In this house, the pervasive smell of fresh paint and floor polish follows her like a theme song. Kat heads straight for the kitchen sink, touches the sponge to see if it’s damp and notices there’s a pale tan line where her ring used to be. A vintage-looking pearl necklace coiled on a shelf tempts her to run her teeth along its stones and feel for grit. If they are bumpy, then they are real. Pearls in a kitchen conjure up images of sitcom mothers with wide perfect smiles, women whose pearls would be real, but whose teeth would be fake. Kat’s own mother used to sit at their kitchen table and chain smoke while writing tear-damp letters from behind her feathered hair.
Audubon bird prints line the hallway just beyond the kitchen; the real estate agent’s voice sparks off their black picture frames.
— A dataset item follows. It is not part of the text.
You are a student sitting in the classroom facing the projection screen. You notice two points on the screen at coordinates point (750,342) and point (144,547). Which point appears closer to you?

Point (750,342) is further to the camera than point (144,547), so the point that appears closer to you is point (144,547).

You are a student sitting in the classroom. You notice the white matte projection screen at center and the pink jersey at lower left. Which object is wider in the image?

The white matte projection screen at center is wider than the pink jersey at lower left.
He boasts about built-in storage, and the young couple standing at attention in front of him nods with approval. From the backs of their heads, Kat knows they are newly married and admire Norman Rockwell paintings. They are shiny apple clean, the husband’s plaid shirt is tucked firmly into his ironed khakis and the wife has no panty lines. Standing this close to each other, they look like one of those drawings that uses negative space to question visual perception. Is this a picture of two faces or a candlestick?
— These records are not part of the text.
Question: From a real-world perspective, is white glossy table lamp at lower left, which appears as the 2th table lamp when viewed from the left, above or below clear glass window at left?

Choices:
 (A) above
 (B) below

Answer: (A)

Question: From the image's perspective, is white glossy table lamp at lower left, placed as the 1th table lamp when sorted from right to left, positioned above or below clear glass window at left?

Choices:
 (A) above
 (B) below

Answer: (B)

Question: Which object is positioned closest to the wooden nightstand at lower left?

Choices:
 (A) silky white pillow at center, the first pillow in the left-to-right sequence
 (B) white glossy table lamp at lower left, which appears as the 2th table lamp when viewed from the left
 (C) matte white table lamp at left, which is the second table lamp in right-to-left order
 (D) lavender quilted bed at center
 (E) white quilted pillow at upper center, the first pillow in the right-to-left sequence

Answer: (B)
Their sure-footed steps echo up the uncarpeted stairs, and through a vent in the ceiling she can hear the agent and the Norman Rockwell couple talking. It would feel like eavesdropping if the kitchen wasn’t so bright. The bass rumble of male laughter vibrates her ear drum when the agent cracks a joke about his and hers closets. Kat turns on the faucet to wash their crude humor down the drain.
Before she broke off her engagement, her mother had made bridal shower invitations from a photo she had of eight-year-old Kat wearing her wedding dress. The dress was all stiff peaks of tulle and rough lace and had belonged to her Aunt Lois before it belonged to her mother, though Aunt Lois hadn’t needed to hide a pregnancy inside it. Kat looks at the homeowner’s necklace still unbitten in her hand and realizes she’s been inside a wedding dress twice but had never had a wedding.
The agent bids the newlyweds goodbye with a flurry of handshakes and head nods. As he shuts the front door, Kat imagines him walking up behind her and wrapping his arms around her waist, sniffing her hair or maybe pushing his thumb into her navel to stir the vestigial reflex in her groin. Perhaps she could overlook the crass closet joke he made to the Norman Rockwells and wonder instead if he was just filling silence the way people do. It’s human nature, after all, to stuff what is empty. To gobble up quiet with loud noises, consume kitchen tiles or pearls in order ignore the negative space, the things most visceral.
He doesn’t hug her from behind or nibble her ear, instead he holds out his business-card hand and introduces himself. In his suit he looks like a baby seal; soft and vulnerable and expensive. Do you like what you see? he asks, and his tone makes her question whether he is referring only to the house. And briefly, in the light of the yellow kitchen, she likes it all too much. Kat reaches her hand around his neck and kisses him with her mouth open. Their front teeth bang together and he laughs down her throat. She bites down on his tongue and is almost as gentle as she would have been if she’d tested the authenticity of the pearls she so smoothly slipped into the front pocket of her dress.